Re: Crash on armv7-a using KASAN

From: Ard Biesheuvel
Date: Tue Oct 15 2024 - 10:45:16 EST


On Tue, 15 Oct 2024 at 16:35, Mark Rutland <mark.rutland@xxxxxxx> wrote:
>
> On Tue, Oct 15, 2024 at 04:22:20PM +0200, Ard Biesheuvel wrote:
> > On Tue, 15 Oct 2024 at 16:00, Mark Rutland <mark.rutland@xxxxxxx> wrote:
> > >
> > > On Tue, Oct 15, 2024 at 03:51:02PM +0200, Linus Walleij wrote:
> > > > On Tue, Oct 15, 2024 at 12:28 PM Mark Rutland <mark.rutland@xxxxxxx> wrote:
> > > > > On Mon, Oct 14, 2024 at 03:19:49PM +0200, Clement LE GOFFIC wrote:
> > > >
> > > > > I think what's happening here is that when switching from prev to next
> > > > > in the scheduler, we switch to next's mm before we actually switch to
> > > > > next's register state, and there's a transient window where prev is
> > > > > executed using next's mm.
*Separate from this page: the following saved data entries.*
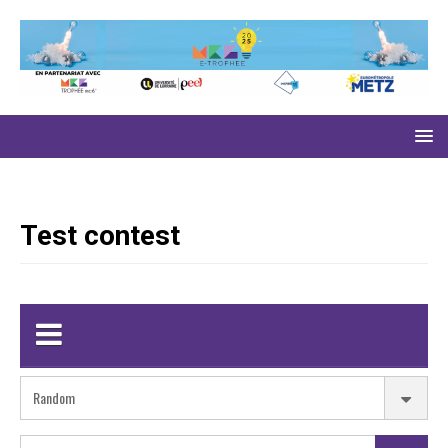
Test contest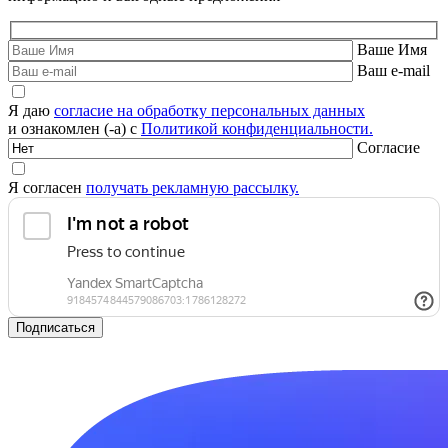
Ваше Имя
Ваш e-mail
Я даю
согласие на обработку персональных данных
и ознакомлен (-а) с
Политикой конфиденциальности.
Согласие
Я согласен
получать рекламную рассылку.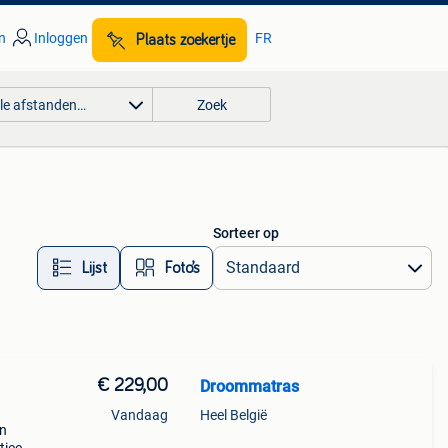
n
Inloggen
FR
Plaats zoekertje
lle afstanden…
Zoek
Sorteer op
Lijst
Foto’s
€ 229,00
Droommatras
Vandaag
Heel België
en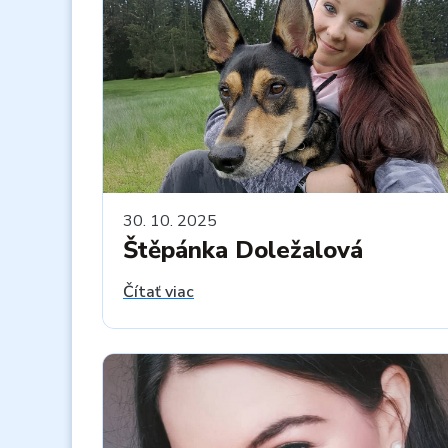
30. 10. 2025
Štěpánka Doležalová
Čítať viac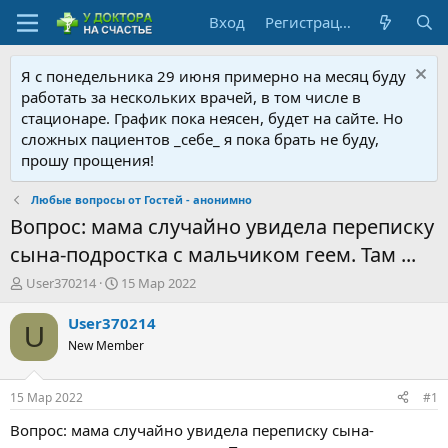
Вход
Регистрация
Я с понедельника 29 июня примерно на месяц буду
работать за нескольких врачей, в том числе в
стационаре. График пока неясен, будет на сайте. Но
сложных пациентов _себе_ я пока брать не буду,
прошу прощения!
Любые вопросы от Гостей - анонимно
Вопрос: мама случайно увидела переписку
сына-подростка с мальчиком геем. Там ...
А
Д
User370214
15 Мар 2022
в
а
т
т
User370214
U
о
а
New Member
р
н
т
а
е
ч
15 Мар 2022
#1
м
а
ы
л
Вопрос: мама случайно увидела переписку сына-
а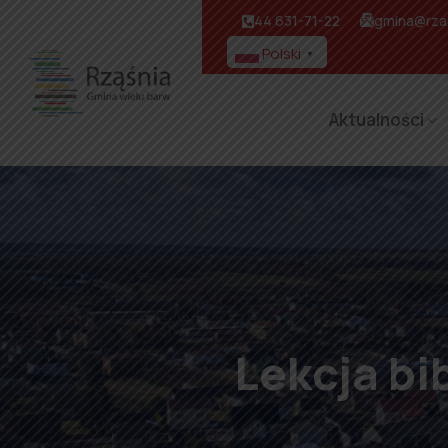
44 631-71-22
gmina@rzas
Polski
▼
Aktualności
Lekcja bi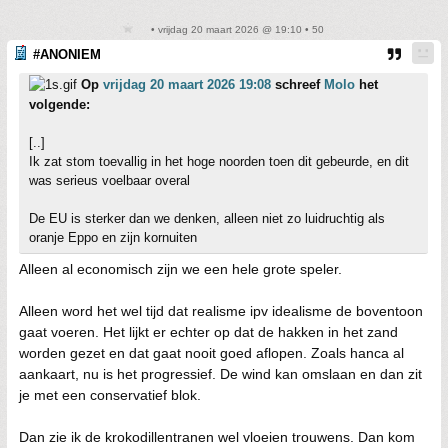
• vrijdag 20 maart 2026 @ 19:10 • 50
#ANONIEM
Op
vrijdag 20 maart 2026 19:08
schreef
Molo
het
volgende:
[..]
Ik zat stom toevallig in het hoge noorden toen dit gebeurde, en dit
was serieus voelbaar overal
De EU is sterker dan we denken, alleen niet zo luidruchtig als
oranje Eppo en zijn kornuiten
Alleen al economisch zijn we een hele grote speler.
Alleen word het wel tijd dat realisme ipv idealisme de boventoon
gaat voeren. Het lijkt er echter op dat de hakken in het zand
worden gezet en dat gaat nooit goed aflopen. Zoals hanca al
aankaart, nu is het progressief. De wind kan omslaan en dan zit
je met een conservatief blok.
Dan zie ik de krokodillentranen wel vloeien trouwens. Dan kom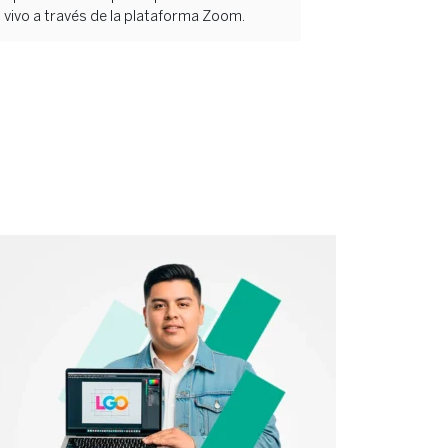
vivo a través de la plataforma Zoom.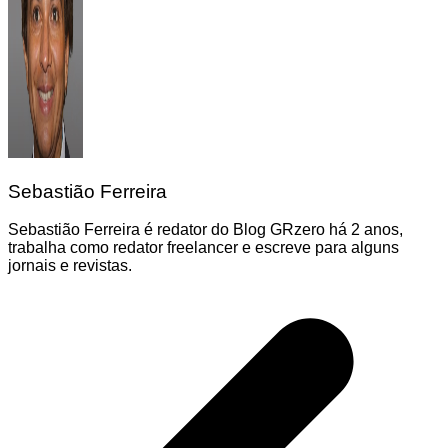
Sebastião Ferreira
Sebastião Ferreira é redator do Blog GRzero há 2 anos,
trabalha como redator freelancer e escreve para alguns
jornais e revistas.
Navegação
de
Post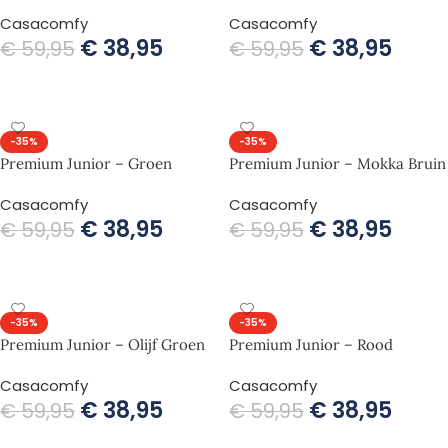
Casacomfy
Casacomfy
€
38,95
€
38,95
€
59,95
€
59,95
TOEVOEGEN AAN WINKELWAGEN
TOEVOEGEN AAN WINKELWAGEN
-35%
-35%
Premium Junior – Groen
Premium Junior – Mokka Bruin
Casacomfy
Casacomfy
€
38,95
€
38,95
€
59,95
€
59,95
TOEVOEGEN AAN WINKELWAGEN
TOEVOEGEN AAN WINKELWAGEN
-35%
-35%
Premium Junior – Olijf Groen
Premium Junior – Rood
Casacomfy
Casacomfy
€
38,95
€
38,95
€
59,95
€
59,95
TOEVOEGEN AAN WINKELWAGEN
TOEVOEGEN AAN WINKELWAGEN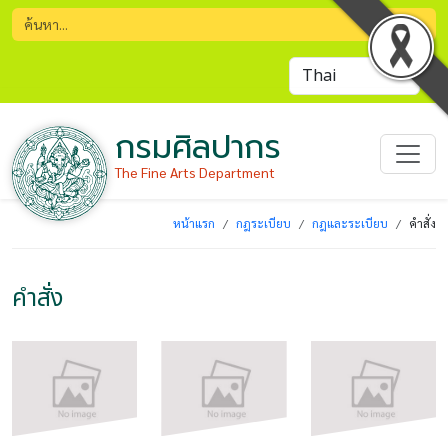
กรมศิลปากร
The Fine Arts Department
หน้าแรก
กฎระเบียบ
กฎและระเบียบ
คำสั่ง
คำสั่ง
AFAICT we don't map prev's KASAN stack shadow
> > > > > into next's mm anywhere, and so inlined KASAN_STACK checks recursively
> > > > > fault on this until we switch to the overflow stack.
>
> [...]
>
> > > > Yeah it looks like a spot-on identification of the problem, I can try to
> > > > think about how we could fix this if I can reproduce it, I keep trying
> > > > to provoke the crash :/
> > >
> > > It's a bit grotty -- AFAICT you'd either need to prefault in the
> > > specific part of the vmalloc space when switching tasks, or we'd need to
> > > preallocate all the shared vmalloc tables at the start of time so that
> > > they're always up-to-date.
> > >
> > > While we could disable KASAN_STACK, that's only going to mask the
> > > problem until this happens for any other vmalloc shadow...
> >
> > Is the other vmalloc shadow not covered by the ordinary on-demand faulting?
>
> It depends on what the vmalloc memory is used for; if it's anything else
> used in the fault handling path, that'll fault recursively, and it's
> possible that'll happen indirectly via other instrumentation.
>
> > When I implemented VMAP_STACK for ARM, I added an explicit load from
> > the new stack while still running from the old one (in __switch_to) so
> > that the ordinary faulting code can deal with it. Couldn't we do the
> > same for the vmalloc shadow of the new stack?
>
> We could do something similar, but note that it's backwards: we need to
> ensure that the old/current stack shadow will be mapped in the new mm.
>
> So the usual fault handling can't handle that as-is, because you need to
> fault-in pages for an mm which isn't yet in use. That logic could be
> factored out and shared, though.
>

Not sure I follow you here. The crash is in the kernel, no?

So there is only a single vmalloc space where all the mappings should
reside, but each process has its own copy of the top level page table,
which needs to be synced up when it goes stale.